Progetto UE porta il pesce sul cellulare

Una guida sul telefonino sta aiutando i consumatori ad acquistare specie ittiche che sono state catturate in maniera sostenibile, la guida, che è stata sviluppata nell’ambito del
progetto finanziato dall’Unione europea INCOFISH (Integrating multiple demands on coastal zones with emphasis on aquatic ecosystems and fisheries, Integrazione delle domande multiple nelle zone
costiere con enfasi sugli ecosistemi acquatici e la pesca), riunisce informazioni tratte da 18 diverse guide all’acquisto di prodotti ittici elaborate dal WWF, dalla Marine Conservation Society
(Società per la conservazione marina) e da altri organismi, e contenenti riferimenti alle dimensioni di pesci interi e filetti .
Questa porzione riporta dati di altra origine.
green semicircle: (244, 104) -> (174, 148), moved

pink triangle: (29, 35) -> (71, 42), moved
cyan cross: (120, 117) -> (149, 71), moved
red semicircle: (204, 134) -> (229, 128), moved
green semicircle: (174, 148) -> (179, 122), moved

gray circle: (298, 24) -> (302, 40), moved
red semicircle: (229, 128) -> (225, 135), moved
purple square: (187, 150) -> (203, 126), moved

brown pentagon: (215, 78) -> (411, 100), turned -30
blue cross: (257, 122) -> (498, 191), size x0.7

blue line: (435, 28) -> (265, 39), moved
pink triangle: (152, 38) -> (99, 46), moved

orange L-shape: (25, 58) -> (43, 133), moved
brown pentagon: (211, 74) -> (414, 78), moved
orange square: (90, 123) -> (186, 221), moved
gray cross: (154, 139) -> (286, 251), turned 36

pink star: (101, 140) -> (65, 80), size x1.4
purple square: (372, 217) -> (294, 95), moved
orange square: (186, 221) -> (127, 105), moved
In base a una valutazione scientifica delle condizioni generali dello stock ittico e dei fondali di pesca, la guida informa il consumatore sulle specie che può mangiare senza avere
rimorsi di coscienza. In tale contesto, è importante tenere in considerazione le dimensioni del pesce, poiché indicano se l’esemplare ha raggiunto la maturità sessuale e ha
di conseguenza avuto la possibilità di riprodursi prima di essere catturato, garantendo così la sopravvivenza della specie.
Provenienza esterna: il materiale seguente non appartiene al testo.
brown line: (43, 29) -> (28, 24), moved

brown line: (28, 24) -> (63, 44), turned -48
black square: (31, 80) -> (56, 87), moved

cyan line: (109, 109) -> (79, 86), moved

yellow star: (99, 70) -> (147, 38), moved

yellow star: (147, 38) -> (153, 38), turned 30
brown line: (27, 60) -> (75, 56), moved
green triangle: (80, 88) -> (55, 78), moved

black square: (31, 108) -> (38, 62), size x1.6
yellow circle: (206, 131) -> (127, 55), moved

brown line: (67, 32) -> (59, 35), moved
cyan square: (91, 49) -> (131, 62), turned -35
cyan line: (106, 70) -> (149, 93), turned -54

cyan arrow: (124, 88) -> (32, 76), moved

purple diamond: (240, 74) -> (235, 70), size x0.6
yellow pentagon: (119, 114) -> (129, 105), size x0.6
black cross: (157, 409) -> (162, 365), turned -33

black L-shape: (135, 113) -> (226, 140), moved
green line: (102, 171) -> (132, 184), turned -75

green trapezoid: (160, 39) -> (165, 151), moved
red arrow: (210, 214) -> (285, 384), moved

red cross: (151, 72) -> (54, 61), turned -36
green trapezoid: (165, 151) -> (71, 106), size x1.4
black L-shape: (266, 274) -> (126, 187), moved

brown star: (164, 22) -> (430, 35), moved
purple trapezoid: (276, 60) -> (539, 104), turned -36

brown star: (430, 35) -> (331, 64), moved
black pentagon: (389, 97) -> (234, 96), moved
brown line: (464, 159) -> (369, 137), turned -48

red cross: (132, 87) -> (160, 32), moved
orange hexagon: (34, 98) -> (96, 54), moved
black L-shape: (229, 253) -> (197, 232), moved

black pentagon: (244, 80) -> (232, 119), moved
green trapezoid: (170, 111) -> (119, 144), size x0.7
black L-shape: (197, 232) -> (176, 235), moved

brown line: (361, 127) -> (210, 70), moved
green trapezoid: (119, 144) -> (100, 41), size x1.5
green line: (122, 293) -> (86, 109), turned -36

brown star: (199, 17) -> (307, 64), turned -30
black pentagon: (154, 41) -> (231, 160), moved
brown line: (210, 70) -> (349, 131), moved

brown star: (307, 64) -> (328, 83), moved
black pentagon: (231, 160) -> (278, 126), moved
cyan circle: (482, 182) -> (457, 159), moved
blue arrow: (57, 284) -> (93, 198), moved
Un consumatore coscienzioso, ad esempio, non dovrebbe acquistare marlin blu ed eglefini, bensì preferire gli ippoglossi catturati al largo della costa del Pacifico settentrionale degli
Stati Uniti. Il granatiere, invece, endemico dell’Atlantico settentrionale, va comprato solo se i filetti superano i 49 centimetri di lunghezza.

È possibile accedere a questi dati on line, tramite computer o, elemento ancora più importante, attraverso cellulari abilitati alla navigazione in rete, che permettono di ottenere
tali informazioni in qualsiasi luogo e in qualsiasi momento. Nello sviluppo del dispositivo, gli scienziati hanno utilizzato principalmente simboli e poche parole; in questo modo la guida
sarà facilmente comprensibile per tutti.

«Vogliamo far sì che i consumatori siano in grado di contribuire all’uso sostenibile degli oceani», afferma il dottor Rainer Froese, dell’Istituto IFM-GEOMAR, coordinatore
del progetto. «Se la domanda di specie ittiche sovrasfruttate e di pesci troppo piccoli scenderà, non varrà più la pena catturarli.»
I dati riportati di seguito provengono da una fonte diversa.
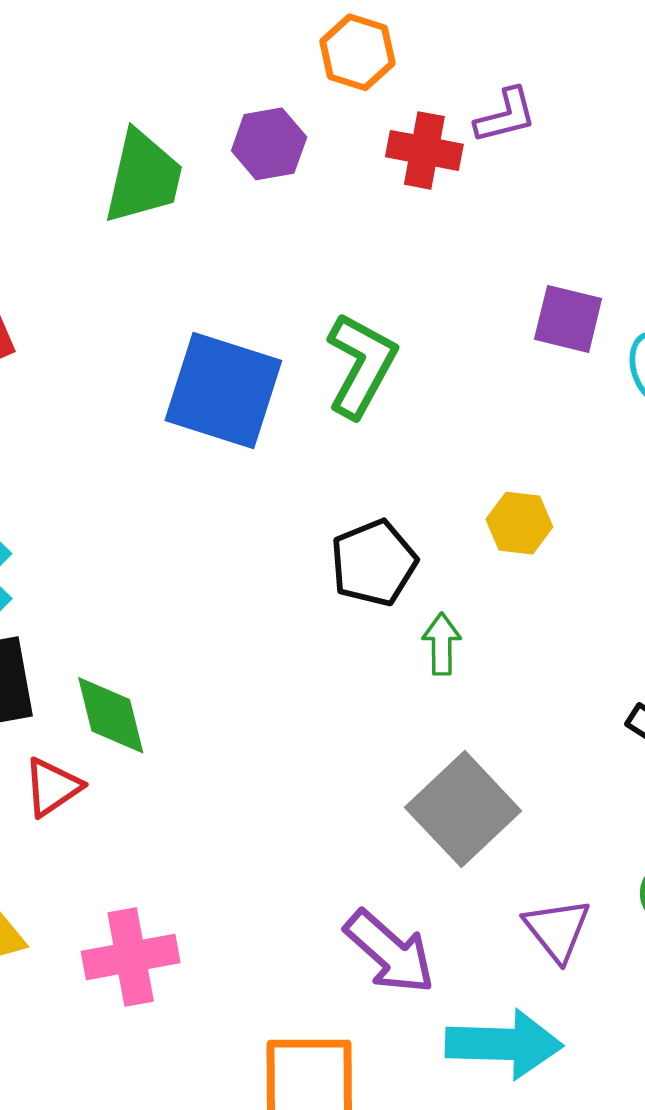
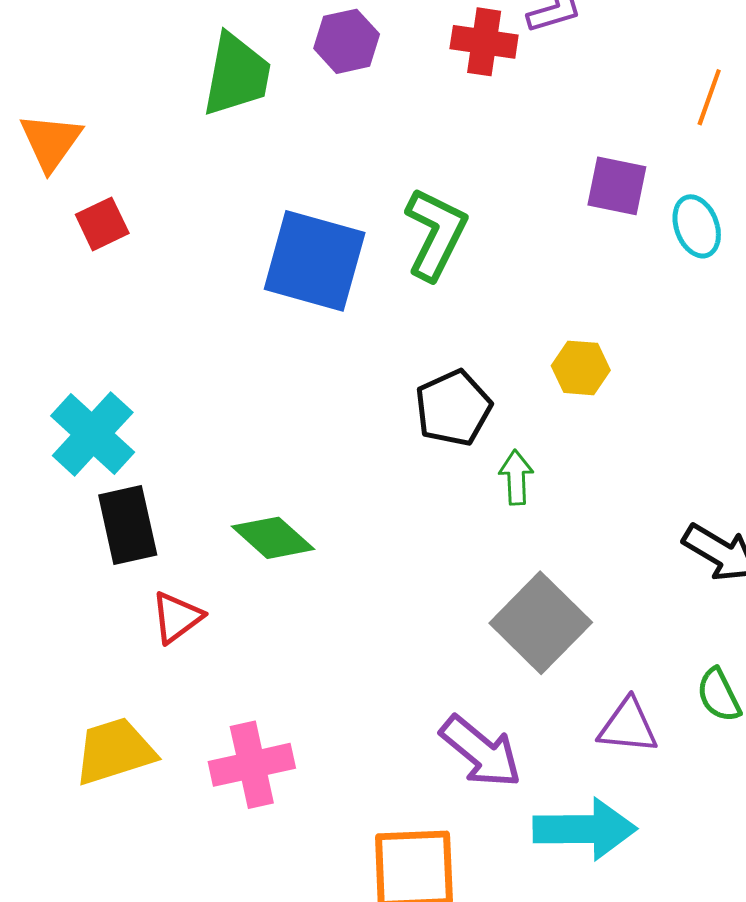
green diamond: (111, 715) -> (273, 538), moved, turned -32
purple triangle: (557, 930) -> (628, 726), turned -44

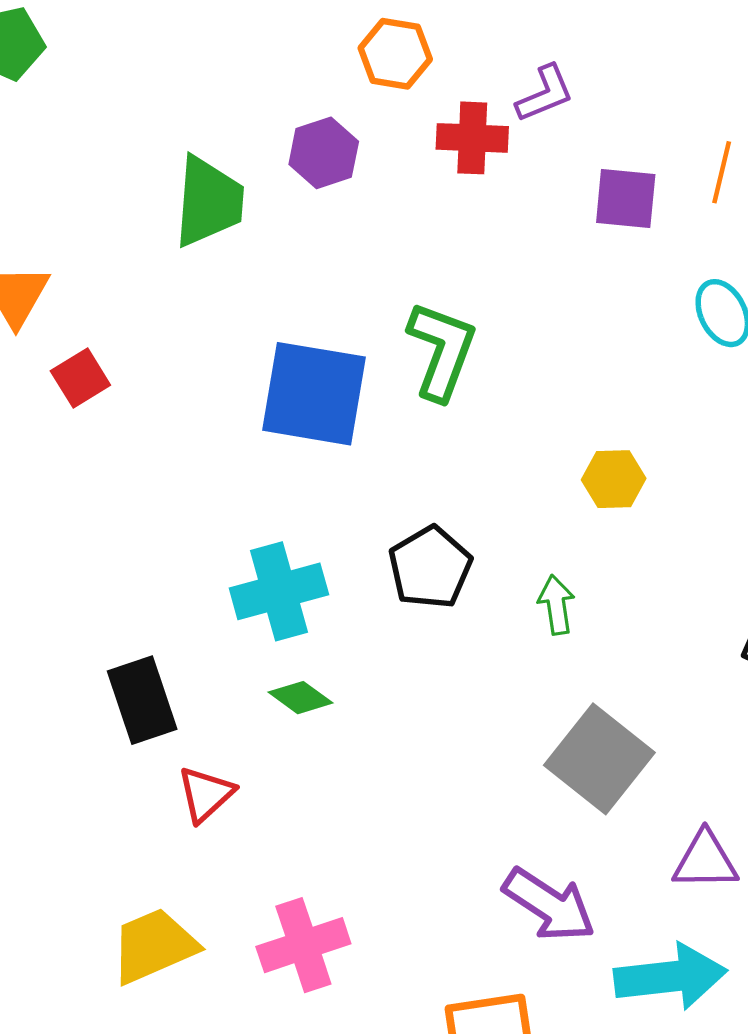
purple square: (617, 186) -> (626, 199), moved
black pentagon: (453, 408) -> (430, 567), moved
cyan cross: (93, 434) -> (279, 591), moved, turned 38
green diamond: (273, 538) -> (300, 698), size x0.7

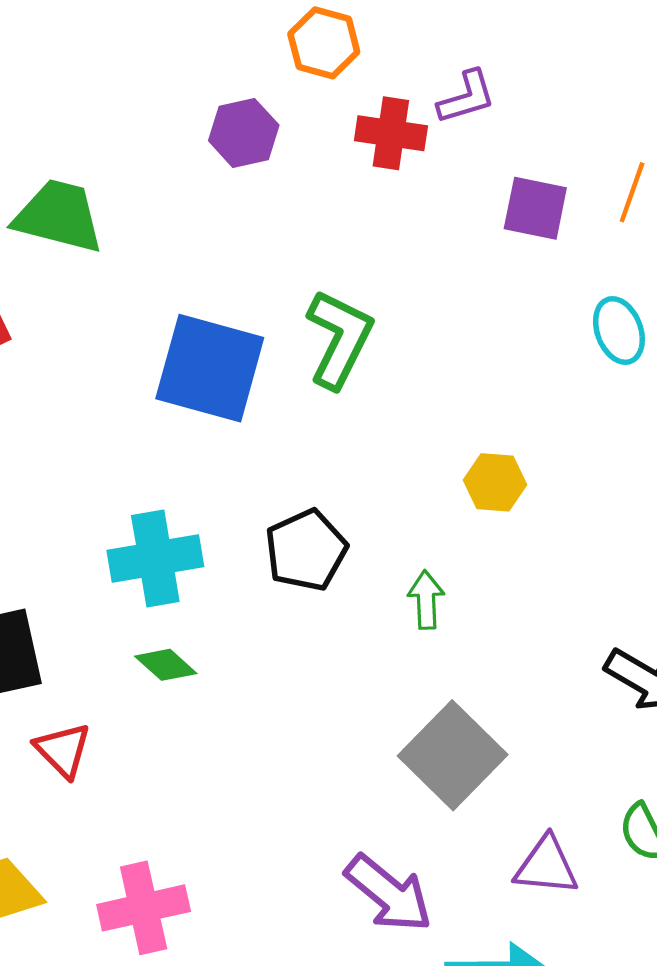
green trapezoid: (209, 202) -> (59, 216), moved, turned -86
red triangle: (206, 794) -> (63, 750), turned -38

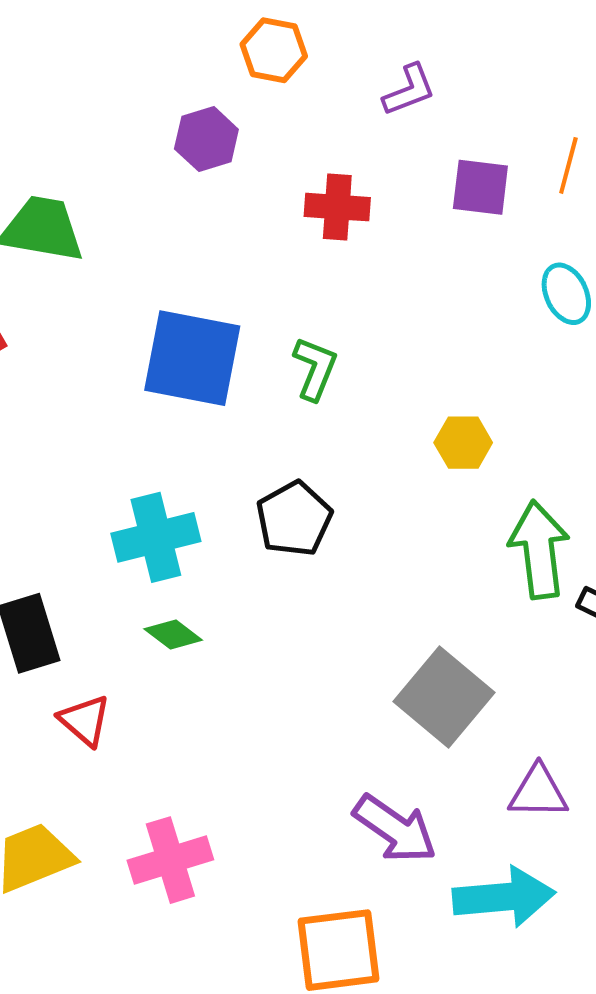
red cross: (391, 133) -> (337, 207), moved
green L-shape: (339, 339) -> (315, 368), moved, size x0.7
green arrow: (426, 600) -> (539, 550), moved, size x1.8

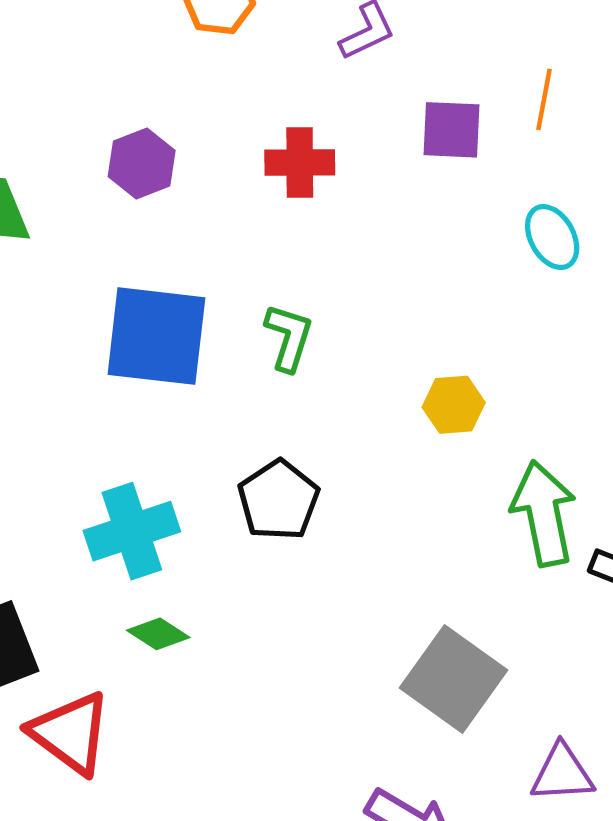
purple hexagon: (206, 139) -> (142, 164), moved
red triangle: (85, 720) -> (70, 733), size x1.5

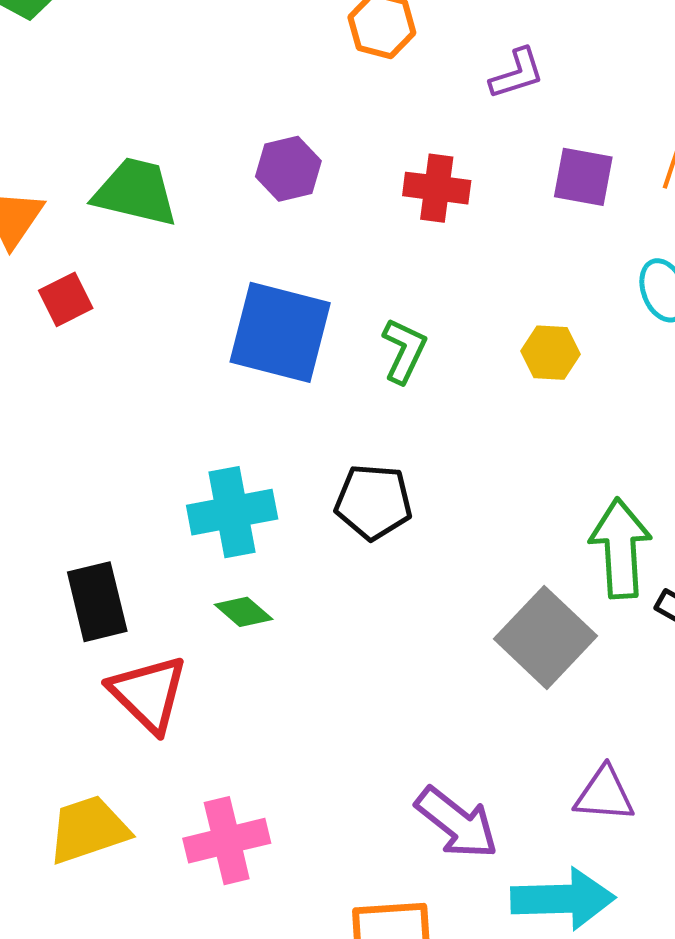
yellow hexagon: (454, 405) -> (551, 353), moved
black pentagon: (279, 500) -> (374, 502), turned 30
gray square: (453, 679) -> (545, 637), moved

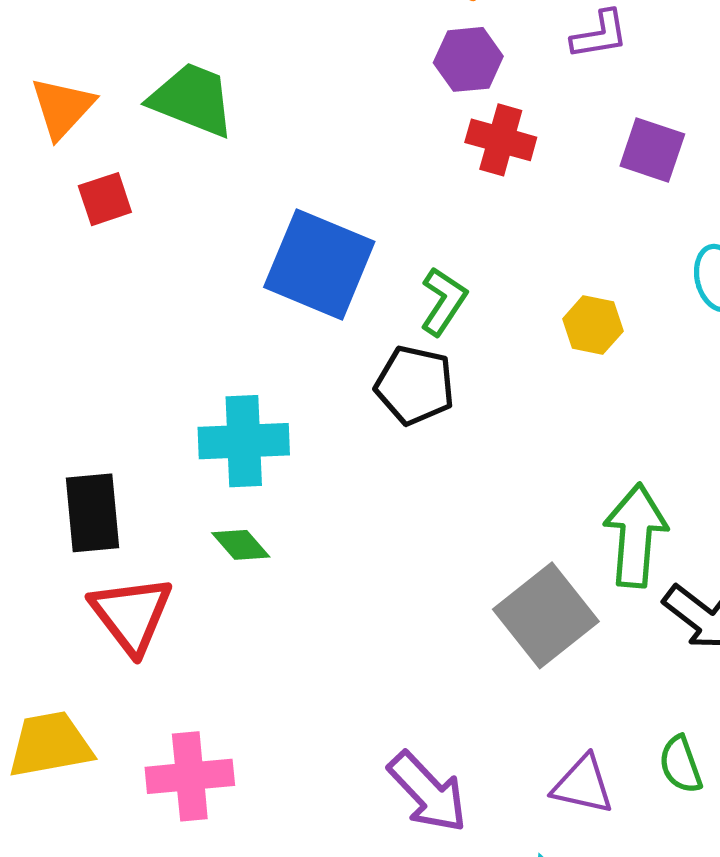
purple hexagon: (288, 169) -> (468, 59), moved
black pentagon: (374, 502) -> (415, 385), moved

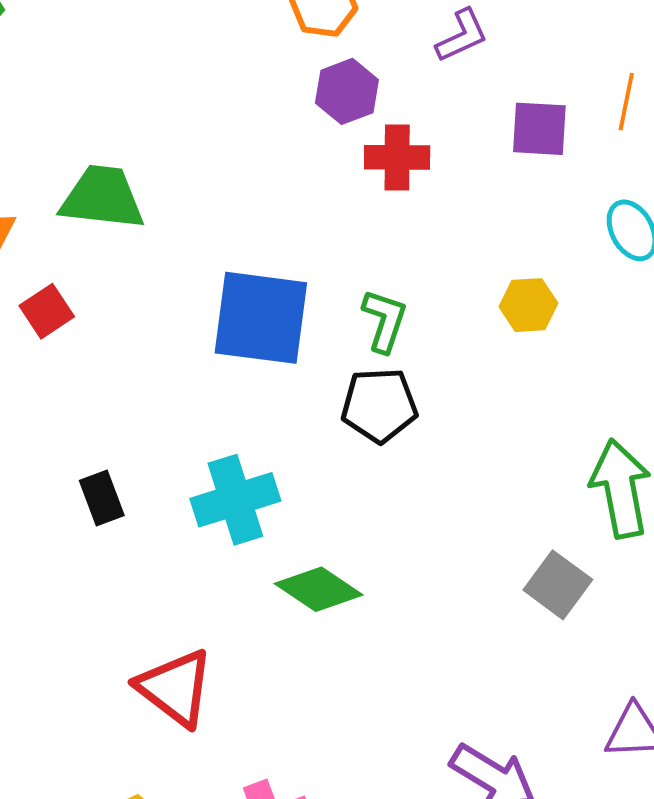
black rectangle: (93, 513) -> (102, 498), moved, size x0.7
green diamond: (241, 545) -> (319, 589), moved, size x1.5
gray square: (546, 615) -> (558, 585), size x0.7

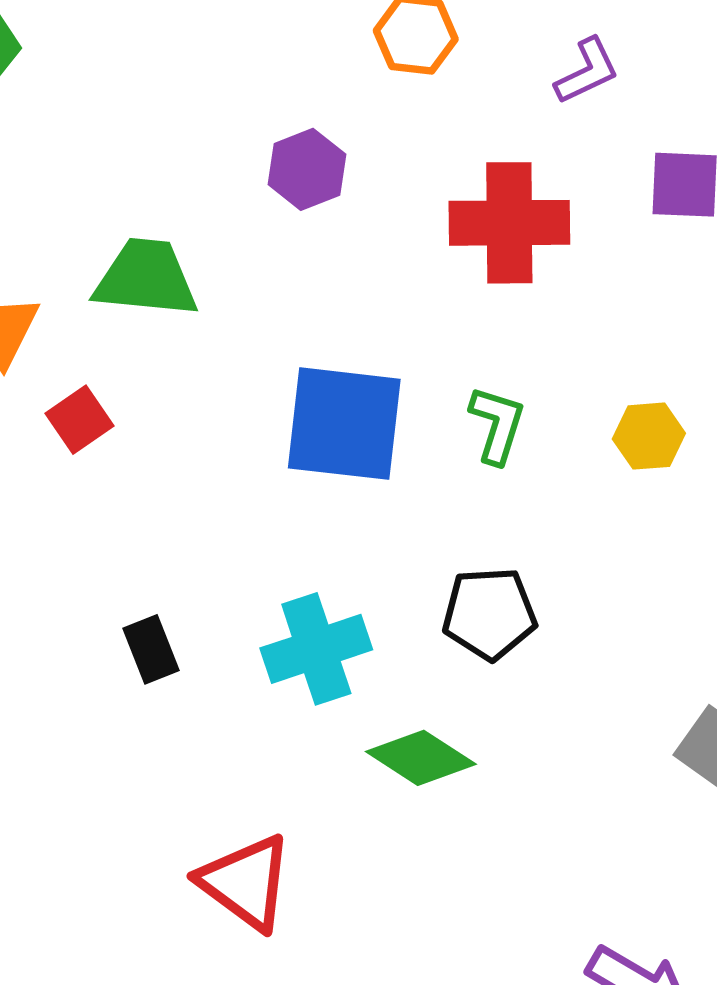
purple hexagon: (347, 91) -> (307, 169), moved
red cross: (397, 157) -> (509, 223), size x1.5
yellow hexagon: (528, 305) -> (649, 436), moved
black pentagon: (379, 405) -> (489, 614), moved

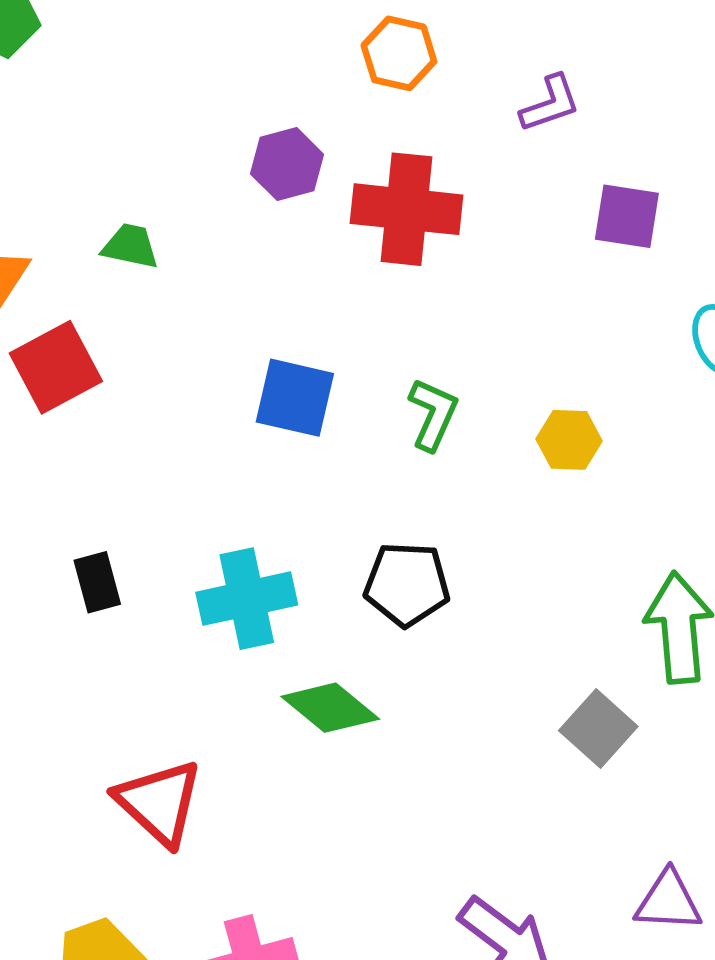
red cross: (509, 223) -> (406, 209), moved
green trapezoid: (146, 278) -> (130, 246), size x0.6
red square: (80, 420) -> (56, 367), size x1.5
blue square: (344, 424) -> (295, 398), size x0.7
«Speriamo che questo strumento si riveli utile per chiunque voglia contribuire attivamente alla protezione degli oceani», aggiunge il dottor Froese.

Tramite diversi studi, il progetto INCOFISH sta cercando di esaminare e sviluppare strumenti finalizzati alla ricostituzione di ecosistemi e stock ittici sani entro il 2015. Questo è
solo uno degli obiettivi definiti dal Vertice mondiale sullo sviluppo sostenibile. Alla ricerca partecipano 36 partner di 23 paesi di tutto il mondo. INCOFISH riceve finanziamenti per un valore
di quasi 5 Mio EUR nell’ambito dell’area tematica «Cooperazione internazionale» del Sesto programma quadro (6°PQ).